*** Opening DATA EXTRACTS ***

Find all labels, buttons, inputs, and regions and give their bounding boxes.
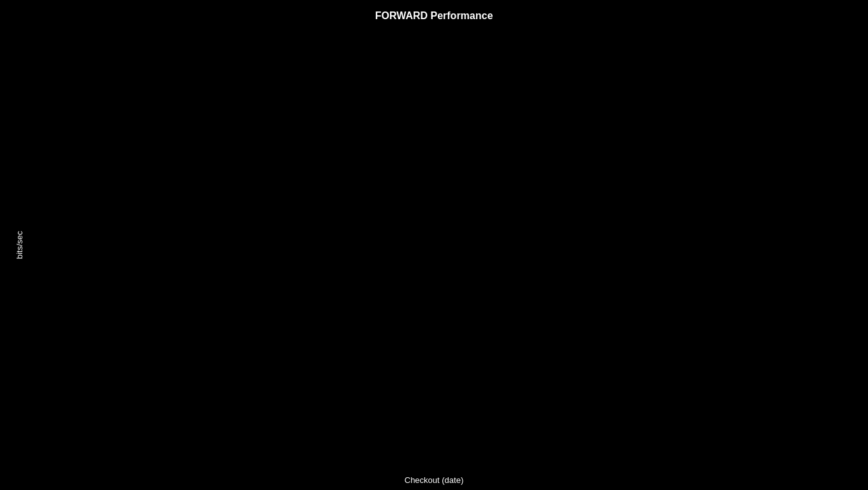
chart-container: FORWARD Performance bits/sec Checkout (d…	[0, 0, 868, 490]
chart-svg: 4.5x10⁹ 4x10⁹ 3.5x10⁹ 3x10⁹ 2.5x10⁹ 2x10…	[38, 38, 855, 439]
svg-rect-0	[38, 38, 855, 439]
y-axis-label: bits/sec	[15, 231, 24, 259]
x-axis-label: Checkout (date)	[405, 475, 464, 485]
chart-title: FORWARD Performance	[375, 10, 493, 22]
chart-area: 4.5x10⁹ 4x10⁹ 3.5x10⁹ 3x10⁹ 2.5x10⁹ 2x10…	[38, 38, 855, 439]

*** Closing DATA EXTRACTS ***
*** Opening DATA EXTRACTS ***

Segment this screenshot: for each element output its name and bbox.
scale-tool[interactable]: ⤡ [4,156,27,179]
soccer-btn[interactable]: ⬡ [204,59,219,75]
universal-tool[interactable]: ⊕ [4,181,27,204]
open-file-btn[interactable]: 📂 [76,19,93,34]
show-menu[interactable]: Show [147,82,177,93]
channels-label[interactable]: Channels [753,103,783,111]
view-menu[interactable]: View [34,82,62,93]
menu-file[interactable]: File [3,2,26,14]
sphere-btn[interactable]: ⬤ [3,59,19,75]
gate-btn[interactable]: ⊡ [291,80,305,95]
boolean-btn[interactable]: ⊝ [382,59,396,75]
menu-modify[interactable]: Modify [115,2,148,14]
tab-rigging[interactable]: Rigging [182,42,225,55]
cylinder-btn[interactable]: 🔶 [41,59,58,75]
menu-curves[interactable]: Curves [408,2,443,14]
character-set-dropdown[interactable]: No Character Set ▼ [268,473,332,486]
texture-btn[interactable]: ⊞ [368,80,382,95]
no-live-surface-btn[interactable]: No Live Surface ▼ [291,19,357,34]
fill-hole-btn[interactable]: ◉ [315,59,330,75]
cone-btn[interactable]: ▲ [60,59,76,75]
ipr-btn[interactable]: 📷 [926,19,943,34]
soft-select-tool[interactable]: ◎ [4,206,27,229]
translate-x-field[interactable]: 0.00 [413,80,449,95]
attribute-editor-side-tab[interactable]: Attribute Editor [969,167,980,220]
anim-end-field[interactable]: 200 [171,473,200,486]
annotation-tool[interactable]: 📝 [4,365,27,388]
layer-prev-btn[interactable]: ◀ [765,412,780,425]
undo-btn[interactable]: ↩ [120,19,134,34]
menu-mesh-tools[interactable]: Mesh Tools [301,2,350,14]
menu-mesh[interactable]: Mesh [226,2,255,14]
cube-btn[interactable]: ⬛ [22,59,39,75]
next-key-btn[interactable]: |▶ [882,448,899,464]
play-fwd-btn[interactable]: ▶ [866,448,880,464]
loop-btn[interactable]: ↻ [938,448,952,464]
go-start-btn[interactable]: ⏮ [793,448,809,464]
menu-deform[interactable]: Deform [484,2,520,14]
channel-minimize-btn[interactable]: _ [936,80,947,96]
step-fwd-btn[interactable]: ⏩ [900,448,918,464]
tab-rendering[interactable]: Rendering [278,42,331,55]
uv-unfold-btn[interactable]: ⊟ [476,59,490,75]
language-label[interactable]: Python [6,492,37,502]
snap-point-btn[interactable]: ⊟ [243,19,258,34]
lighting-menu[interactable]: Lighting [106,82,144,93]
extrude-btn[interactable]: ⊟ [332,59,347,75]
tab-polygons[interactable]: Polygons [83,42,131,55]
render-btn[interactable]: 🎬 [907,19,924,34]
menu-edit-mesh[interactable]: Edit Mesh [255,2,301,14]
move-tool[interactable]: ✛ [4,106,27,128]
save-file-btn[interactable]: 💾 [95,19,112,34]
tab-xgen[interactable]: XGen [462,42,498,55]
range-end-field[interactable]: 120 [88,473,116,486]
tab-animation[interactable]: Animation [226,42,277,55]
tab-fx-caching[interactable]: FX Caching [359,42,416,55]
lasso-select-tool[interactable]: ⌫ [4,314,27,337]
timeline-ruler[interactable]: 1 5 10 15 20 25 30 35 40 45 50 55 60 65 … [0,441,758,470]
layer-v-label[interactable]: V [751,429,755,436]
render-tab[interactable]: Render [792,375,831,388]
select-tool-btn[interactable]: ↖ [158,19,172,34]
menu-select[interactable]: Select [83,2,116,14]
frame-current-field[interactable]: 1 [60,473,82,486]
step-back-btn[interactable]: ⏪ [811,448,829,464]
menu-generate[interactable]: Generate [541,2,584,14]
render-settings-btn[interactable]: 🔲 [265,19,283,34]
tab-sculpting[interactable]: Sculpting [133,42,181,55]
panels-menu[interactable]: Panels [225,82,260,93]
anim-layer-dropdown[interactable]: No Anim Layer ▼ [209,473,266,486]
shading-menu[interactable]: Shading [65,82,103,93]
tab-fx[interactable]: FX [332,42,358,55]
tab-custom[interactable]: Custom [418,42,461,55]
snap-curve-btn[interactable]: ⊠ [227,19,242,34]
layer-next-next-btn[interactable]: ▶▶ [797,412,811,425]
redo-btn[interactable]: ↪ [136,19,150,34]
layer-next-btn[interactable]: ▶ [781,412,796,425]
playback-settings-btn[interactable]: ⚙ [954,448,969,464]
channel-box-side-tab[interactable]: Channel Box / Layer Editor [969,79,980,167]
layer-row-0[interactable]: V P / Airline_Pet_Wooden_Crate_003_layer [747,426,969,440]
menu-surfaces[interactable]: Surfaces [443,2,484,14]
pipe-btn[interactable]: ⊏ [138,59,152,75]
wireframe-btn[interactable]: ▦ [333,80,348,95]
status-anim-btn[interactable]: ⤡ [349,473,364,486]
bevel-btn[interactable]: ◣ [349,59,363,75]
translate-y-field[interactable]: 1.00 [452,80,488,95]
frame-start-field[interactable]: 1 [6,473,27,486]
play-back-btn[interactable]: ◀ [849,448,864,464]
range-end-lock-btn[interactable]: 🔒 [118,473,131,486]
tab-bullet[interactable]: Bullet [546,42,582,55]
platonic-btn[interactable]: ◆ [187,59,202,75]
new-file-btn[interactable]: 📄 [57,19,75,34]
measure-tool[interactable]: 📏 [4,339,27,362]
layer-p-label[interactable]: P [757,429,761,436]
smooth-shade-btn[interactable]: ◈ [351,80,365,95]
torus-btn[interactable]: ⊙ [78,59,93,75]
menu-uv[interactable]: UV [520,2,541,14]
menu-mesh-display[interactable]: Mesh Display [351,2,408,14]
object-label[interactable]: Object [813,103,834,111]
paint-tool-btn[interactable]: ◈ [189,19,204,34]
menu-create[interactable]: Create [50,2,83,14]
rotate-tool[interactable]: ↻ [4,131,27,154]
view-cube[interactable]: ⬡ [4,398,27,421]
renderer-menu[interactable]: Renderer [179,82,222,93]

*** Closing DATA EXTRACTS ***

WHAT TO PRODUCE:
Which lines in the listing above hold the word "chart"? Show each of them.

RESPONSE BOX:
chart-container: FORWARD Performance bits/sec Checkout (d…	[0, 0, 868, 490]
chart-svg: 4.5x10⁹ 4x10⁹ 3.5x10⁹ 3x10⁹ 2.5x10⁹ 2x10…	[38, 38, 855, 439]
chart-title: FORWARD Performance	[375, 10, 493, 22]
chart-area: 4.5x10⁹ 4x10⁹ 3.5x10⁹ 3x10⁹ 2.5x10⁹ 2x10…	[38, 38, 855, 439]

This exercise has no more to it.